A falta de informações corretas, imparciais e fidedignas, aliadas à ignorância, dificultam que fatos sejam compreendidos da forma mais próxima da realidade possível. Isto é, mais próxima da verdade. E com a existência de organizações especializadas na produção - em larga escala - de ‘fake-news’, entender seja lá o que for, fica quase impossível. Imagine-se, então, o nível e a quantidade de divergências existentes quando a análise que se faz está baseada em informações mentirosas, pela metade, incompreensíveis e dúbias, que mesmo aos especialistas causa indignação?
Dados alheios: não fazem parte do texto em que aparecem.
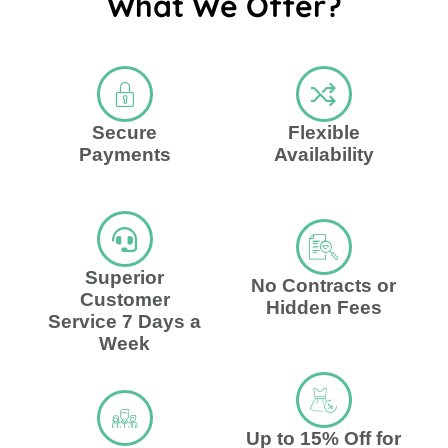
What We Offer?
Secure
Flexible
Payments
Availability
Superior
No Contracts or
Customer
Hidden Fees
Service 7 Days a
Week
Up to 15% Off for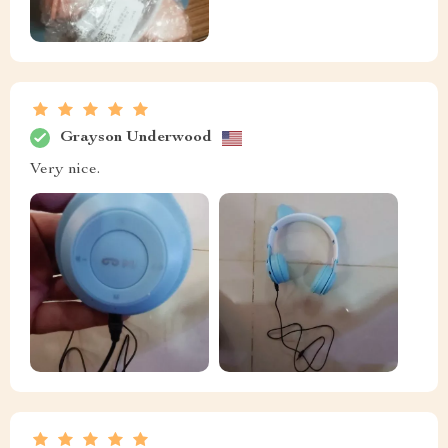
Grayson Underwood
Very nice.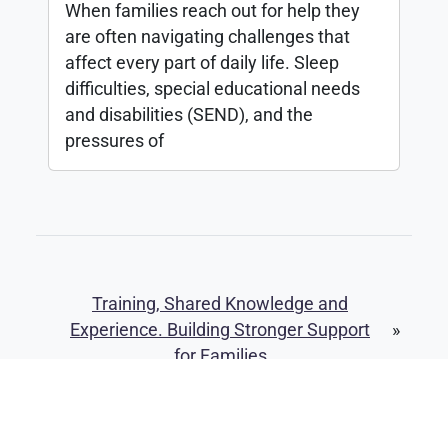
When families reach out for help they
are often navigating challenges that
affect every part of daily life. Sleep
difficulties, special educational needs
and disabilities (SEND), and the
pressures of
Training, Shared Knowledge and
Experience. Building Stronger Support
»
for Families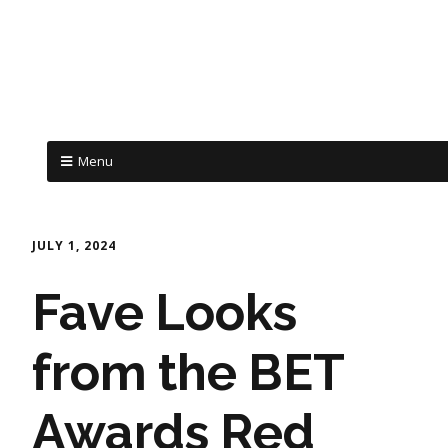
Menu
JULY 1, 2024
Fave Looks
from the BET
Awards Red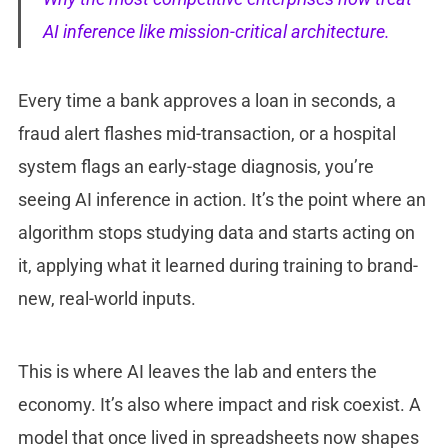
AI inference like mission-critical architecture.
Every time a bank approves a loan in seconds, a
fraud alert flashes mid-transaction, or a hospital
system flags an early-stage diagnosis, you’re
seeing AI inference in action. It’s the point where an
algorithm stops studying data and starts acting on
it, applying what it learned during training to brand-
new, real-world inputs.
This is where AI leaves the lab and enters the
economy. It’s also where impact and risk coexist. A
model that once lived in spreadsheets now shapes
É por esse motivo que todos nós, cidadãos brasileiros (9), fiquemos atentos para todo e qualquer movimento que procure desmoralizar a Operação Lava Jato e interromper sua trajetória. Sempre respeitando o que estabelece o Direito, a Constituição Brasileira e a própria Democracia, a Operação Lava Jato e qualquer outra que combata a corrupção, deve continuar em seu processo investigatório e punir, quando for o caso, seja quem e quantos forem.